Commercial real estate markets will continue to improve in 2012 because of the relative yield they offer. With a flat economy comes a rising CRE marketplace.

The economy’s recovery has been disappointing by many standards of measurement. We’ve seen declines in median household income. As of November 2011, employment was up just 0.9 percent from its lowest level in the recent recession – which pales in comparison to a post-World War II historical average of a 6.8 percent decrease in unemployment 30 months after the end of recessions. And, amid all the European crises, Commercial Property Executive reported today that the biggest problem isn’t Greek debt; it’s the possibility of default in Italy.

But there has been somewhat of a brightening: The 2 percent third-quarter growth in U.S. GDP hit just before a record holiday season, and a year-beginning prediction from services firm Jones Lang LaSalle said that total transaction volume in U.S. capital markets in 2012 could hit $160 billion.

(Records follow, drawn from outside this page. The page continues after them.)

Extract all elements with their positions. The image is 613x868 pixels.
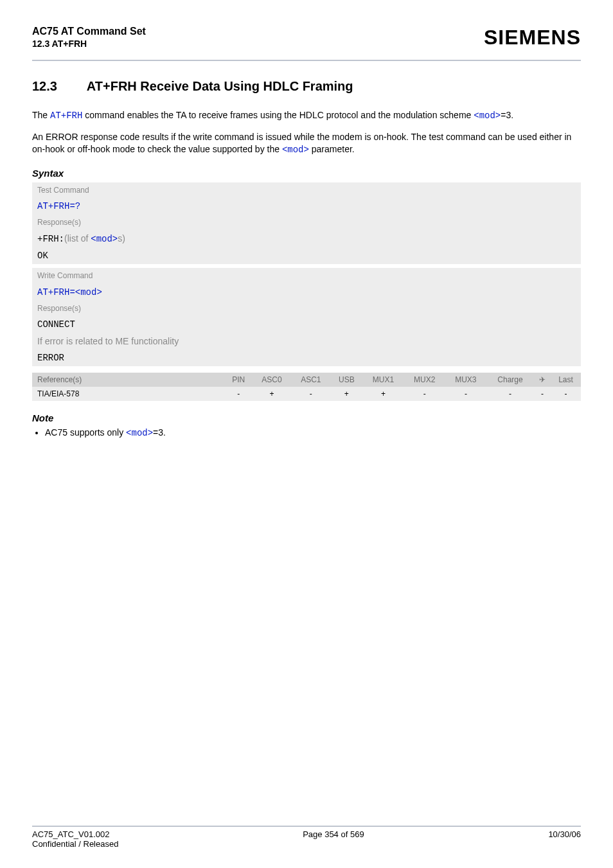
ref-val-pin: - [225, 387, 252, 401]
text: (list of [64, 233, 91, 244]
ref-header-row: Reference(s) PIN ASC0 ASC1 USB MUX1 MUX2… [32, 373, 581, 387]
responses-label: Response(s) [32, 301, 581, 316]
ref-col-usb: USB [330, 373, 362, 387]
ref-val-plane: - [534, 387, 551, 401]
syntax-heading: Syntax [32, 168, 581, 179]
footer-page-number: Page 354 of 569 [303, 829, 364, 849]
text: =3. [153, 427, 166, 438]
test-response-line: +FRH:(list of <mod>s) [32, 230, 581, 247]
error-condition-text: If error is related to ME functionality [32, 333, 581, 350]
section-title-text: AT+FRH Receive Data Using HDLC Framing [87, 79, 353, 93]
ref-col-asc1: ASC1 [291, 373, 330, 387]
test-command-code: AT+FRH=? [32, 198, 581, 215]
cmd-link-atfrh[interactable]: AT+FRH [50, 111, 82, 121]
note-item: AC75 supports only <mod>=3. [45, 427, 581, 438]
section-heading: 12.3 AT+FRH Receive Data Using HDLC Fram… [32, 79, 581, 94]
ref-col-pin: PIN [225, 373, 252, 387]
page-footer: AC75_ATC_V01.002 Confidential / Released… [32, 826, 581, 849]
page: AC75 AT Command Set 12.3 AT+FRH SIEMENS … [0, 0, 613, 868]
test-command-label: Test Command [32, 182, 581, 198]
section-number: 12.3 [32, 79, 84, 94]
connect-response: CONNECT [32, 316, 581, 333]
ref-val-charge: - [486, 387, 534, 401]
ref-val-mux3: - [445, 387, 486, 401]
text: The [32, 110, 50, 120]
text: parameter. [309, 144, 355, 154]
brand-logo: SIEMENS [484, 26, 581, 49]
note-list: AC75 supports only <mod>=3. [32, 427, 581, 438]
footer-doc-version: AC75_ATC_V01.002 [32, 829, 118, 839]
page-header: AC75 AT Command Set 12.3 AT+FRH SIEMENS [32, 26, 581, 56]
intro-paragraph-2: An ERROR response code results if the wr… [32, 131, 581, 156]
text: s) [118, 233, 125, 244]
ref-val-asc0: + [252, 387, 291, 401]
param-link-mod[interactable]: <mod> [91, 234, 118, 244]
airplane-icon: ✈ [534, 373, 551, 387]
syntax-table: Test Command AT+FRH=? Response(s) +FRH:(… [32, 182, 581, 366]
text: =3. [501, 110, 513, 120]
ref-val-last: - [551, 387, 581, 401]
note-heading: Note [32, 412, 581, 423]
ref-col-asc0: ASC0 [252, 373, 291, 387]
ref-data-row: TIA/EIA-578 - + - + + - - - - - [32, 387, 581, 401]
write-command-label: Write Command [32, 268, 581, 283]
header-divider [32, 60, 581, 61]
ok-response: OK [32, 247, 581, 264]
footer-classification: Confidential / Released [32, 839, 118, 849]
param-link-mod[interactable]: <mod> [126, 428, 153, 438]
ref-col-mux1: MUX1 [362, 373, 404, 387]
ref-val-asc1: - [291, 387, 330, 401]
ref-col-mux3: MUX3 [445, 373, 486, 387]
cmd-prefix: AT+FRH= [37, 287, 75, 297]
footer-divider [32, 826, 581, 827]
responses-label: Response(s) [32, 215, 581, 230]
ref-col-last: Last [551, 373, 581, 387]
ref-col-mux2: MUX2 [404, 373, 445, 387]
text: command enables the TA to receive frames… [82, 110, 474, 120]
resp-prefix: +FRH: [37, 234, 64, 244]
ref-col-charge: Charge [486, 373, 534, 387]
ref-value-label: TIA/EIA-578 [32, 387, 225, 401]
param-link-mod[interactable]: <mod> [474, 111, 501, 121]
header-left: AC75 AT Command Set 12.3 AT+FRH [32, 26, 146, 49]
error-response: ERROR [32, 350, 581, 366]
reference-table: Reference(s) PIN ASC0 ASC1 USB MUX1 MUX2… [32, 373, 581, 401]
param-link-mod[interactable]: <mod> [282, 145, 309, 155]
write-command-code: AT+FRH=<mod> [32, 283, 581, 301]
param-link-mod[interactable]: <mod> [75, 287, 102, 297]
footer-left: AC75_ATC_V01.002 Confidential / Released [32, 829, 118, 849]
ref-val-usb: + [330, 387, 362, 401]
ref-val-mux1: + [362, 387, 404, 401]
doc-title: AC75 AT Command Set [32, 26, 146, 37]
doc-subtitle: 12.3 AT+FRH [32, 39, 146, 49]
ref-col-references: Reference(s) [32, 373, 225, 387]
text: AC75 supports only [45, 427, 126, 438]
intro-paragraph-1: The AT+FRH command enables the TA to rec… [32, 109, 581, 122]
footer-date: 10/30/06 [548, 829, 581, 849]
ref-val-mux2: - [404, 387, 445, 401]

While that’s not the same volume of growth as 2010 to 2011 – when transactions grew by 44 percent – it’s still a significant improvement in the 15 to 20 percent range. “There is uncertainty out there, but give me a flat economy and I’ll show you a rising CRE marketplace,” Tom Fish, executive managing director and co-head of Jones Lang LaSalle’s real estate investment banking unit told Commercial Property Executive. “Commercial real estate markets will continue to improve because of the relative yield they offer.”

Ian Goltra, a portfolio manager with Forward Management L.L.C., agrees.

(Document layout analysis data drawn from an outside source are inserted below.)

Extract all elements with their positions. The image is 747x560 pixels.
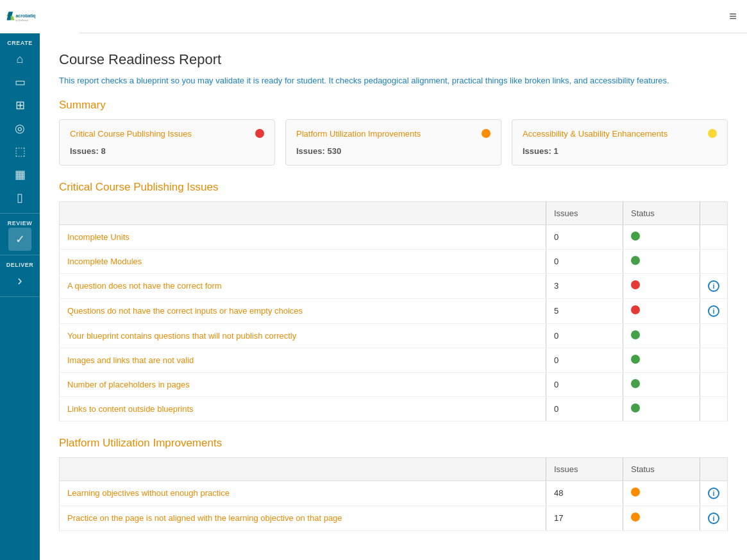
- platform-col-issues-header: Issues: [546, 457, 623, 480]
- platform-card: Platform Utilization Improvements Issues…: [285, 119, 501, 165]
- menu-icon[interactable]: ≡: [729, 9, 737, 24]
- row-action: [700, 396, 728, 421]
- row-issues: 3: [546, 273, 623, 298]
- row-label[interactable]: A question does not have the correct for…: [60, 273, 546, 298]
- table-row: Learning objectives without enough pract…: [60, 480, 728, 505]
- critical-section-title: Critical Course Publishing Issues: [59, 181, 728, 194]
- row-label[interactable]: Learning objectives without enough pract…: [60, 480, 546, 505]
- table-row: Questions do not have the correct inputs…: [60, 298, 728, 323]
- col-name-header: [60, 201, 546, 225]
- status-dot: [631, 488, 640, 496]
- deliver-arrow-icon[interactable]: ›: [8, 269, 31, 293]
- row-status: [623, 225, 700, 249]
- check-icon[interactable]: ✓: [8, 228, 31, 251]
- status-dot: [631, 305, 640, 314]
- row-action[interactable]: i: [700, 480, 728, 505]
- row-label[interactable]: Links to content outside blueprints: [60, 396, 546, 421]
- chart-icon[interactable]: ▦: [8, 163, 31, 186]
- platform-table: Issues Status Learning objectives withou…: [59, 457, 728, 531]
- status-dot: [631, 513, 640, 522]
- row-issues: 48: [546, 480, 623, 505]
- col-issues-header: Issues: [546, 201, 623, 225]
- row-label[interactable]: Questions do not have the correct inputs…: [60, 298, 546, 323]
- info-icon[interactable]: i: [708, 305, 719, 317]
- accessibility-card-title: Accessibility & Usability Enhancements: [523, 129, 667, 139]
- row-action: [700, 249, 728, 273]
- row-status: [623, 348, 700, 372]
- platform-table-header-row: Issues Status: [60, 457, 728, 480]
- summary-title: Summary: [59, 99, 728, 112]
- chat-icon[interactable]: ▯: [8, 186, 31, 209]
- col-action-header: [700, 201, 728, 225]
- info-icon[interactable]: i: [708, 488, 719, 499]
- platform-col-action-header: [700, 457, 728, 480]
- table-row: Incomplete Units0: [60, 225, 728, 249]
- row-action: [700, 372, 728, 396]
- svg-text:acrobatiq: acrobatiq: [15, 13, 35, 19]
- row-status: [623, 480, 700, 505]
- table-row: Images and links that are not valid0: [60, 348, 728, 372]
- home-icon[interactable]: ⌂: [8, 47, 31, 71]
- row-label[interactable]: Number of placeholders in pages: [60, 372, 546, 396]
- info-icon[interactable]: i: [708, 513, 719, 524]
- row-action: [700, 323, 728, 348]
- row-action[interactable]: i: [700, 273, 728, 298]
- row-status: [623, 396, 700, 421]
- row-label[interactable]: Images and links that are not valid: [60, 348, 546, 372]
- sidebar-review-section: REVIEW ✓: [0, 214, 40, 255]
- svg-marker-2: [11, 16, 15, 21]
- status-dot: [631, 355, 640, 364]
- status-dot: [631, 256, 640, 265]
- row-action[interactable]: i: [700, 505, 728, 530]
- row-issues: 0: [546, 225, 623, 249]
- create-label: CREATE: [7, 40, 32, 46]
- intro-text: This report checks a blueprint so you ma…: [59, 74, 728, 87]
- critical-table: Issues Status Incomplete Units0Incomplet…: [59, 201, 728, 421]
- image-icon[interactable]: ⬚: [8, 140, 31, 163]
- status-dot: [631, 232, 640, 241]
- table-row: Links to content outside blueprints0: [60, 396, 728, 421]
- summary-cards: Critical Course Publishing Issues Issues…: [59, 119, 728, 165]
- critical-card-issues: Issues: 8: [70, 146, 264, 156]
- review-label: REVIEW: [8, 220, 33, 226]
- logo: acrobatiq by VitalSource: [0, 0, 40, 33]
- main-content: Course Readiness Report This report chec…: [40, 33, 747, 560]
- status-dot: [631, 403, 640, 412]
- row-action[interactable]: i: [700, 298, 728, 323]
- deliver-label: DELIVER: [6, 262, 34, 268]
- clipboard-icon[interactable]: ⊞: [8, 94, 31, 117]
- info-icon[interactable]: i: [708, 280, 719, 292]
- row-status: [623, 323, 700, 348]
- platform-section-title: Platform Utilization Improvements: [59, 437, 728, 450]
- table-row: Practice on the page is not aligned with…: [60, 505, 728, 530]
- page-title: Course Readiness Report: [59, 51, 728, 68]
- target-icon[interactable]: ◎: [8, 117, 31, 140]
- sidebar: acrobatiq by VitalSource CREATE ⌂ ▭ ⊞ ◎ …: [0, 0, 40, 560]
- row-issues: 0: [546, 372, 623, 396]
- sidebar-deliver-section: DELIVER ›: [0, 255, 40, 297]
- row-label[interactable]: Practice on the page is not aligned with…: [60, 505, 546, 530]
- row-label[interactable]: Incomplete Units: [60, 225, 546, 249]
- document-icon[interactable]: ▭: [8, 71, 31, 94]
- row-status: [623, 372, 700, 396]
- table-row: Incomplete Modules0: [60, 249, 728, 273]
- row-issues: 0: [546, 348, 623, 372]
- row-issues: 0: [546, 249, 623, 273]
- row-issues: 17: [546, 505, 623, 530]
- platform-col-status-header: Status: [623, 457, 700, 480]
- table-row: A question does not have the correct for…: [60, 273, 728, 298]
- platform-dot: [482, 129, 491, 138]
- row-label[interactable]: Incomplete Modules: [60, 249, 546, 273]
- status-dot: [631, 330, 640, 339]
- accessibility-card: Accessibility & Usability Enhancements I…: [512, 119, 728, 165]
- table-row: Your blueprint contains questions that w…: [60, 323, 728, 348]
- critical-card: Critical Course Publishing Issues Issues…: [59, 119, 275, 165]
- top-bar: ≡: [80, 0, 747, 33]
- row-issues: 5: [546, 298, 623, 323]
- critical-table-header-row: Issues Status: [60, 201, 728, 225]
- row-issues: 0: [546, 323, 623, 348]
- row-status: [623, 249, 700, 273]
- platform-card-title: Platform Utilization Improvements: [296, 129, 421, 139]
- row-status: [623, 298, 700, 323]
- row-label[interactable]: Your blueprint contains questions that w…: [60, 323, 546, 348]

“Even with weak U.S. job growth, the supply/demand picture appears favorable on the commercial side, especially in the apartment and lodging sectors, while housing is still in the weeds,” he said. “Meanwhile, commercial properties are relatively inexpensive by historical standards.” Goltra went on to note that, in 2011, private equity fundraising for direct-property purchases hit a new peak of more than $150 billion.

A recent report by Maximus Advisors, a research and consulting firm, pointed out what many in the industry already know: That multi-family is going to continue to be the darling asset class for investors. With home ownership down 0.6 percent from one year ago – a shift of 700,000 owners into renters – “the transition from stage one of the recovery to stage two” may be in the cards, the report noted. “The net result leaves the overall outlook for [the multi-family sector] in place: continued improvement in vacancies and healthy rent gains.”

But it won’t only be the cultural shift from buying to renting; new apartment developments will fuel the trend as well. “We will start to see development capital pour into markets that can substantiate it,” Fish said. “Even capital that was focused on urban infill core will creep out to suburban areas because [investors] see potential.”

But the investment trend doesn’t stop with multi-family – investors with a willingness to invest are flocking to core product in all sectors. For offices, investors will continue to be most interested in the top-tier markets this year. In fact, market share for the office volume as a percentage of all investment in core gateway markets increased to 60 percent as of the third quarter, versus a longer-term average of 51 percent.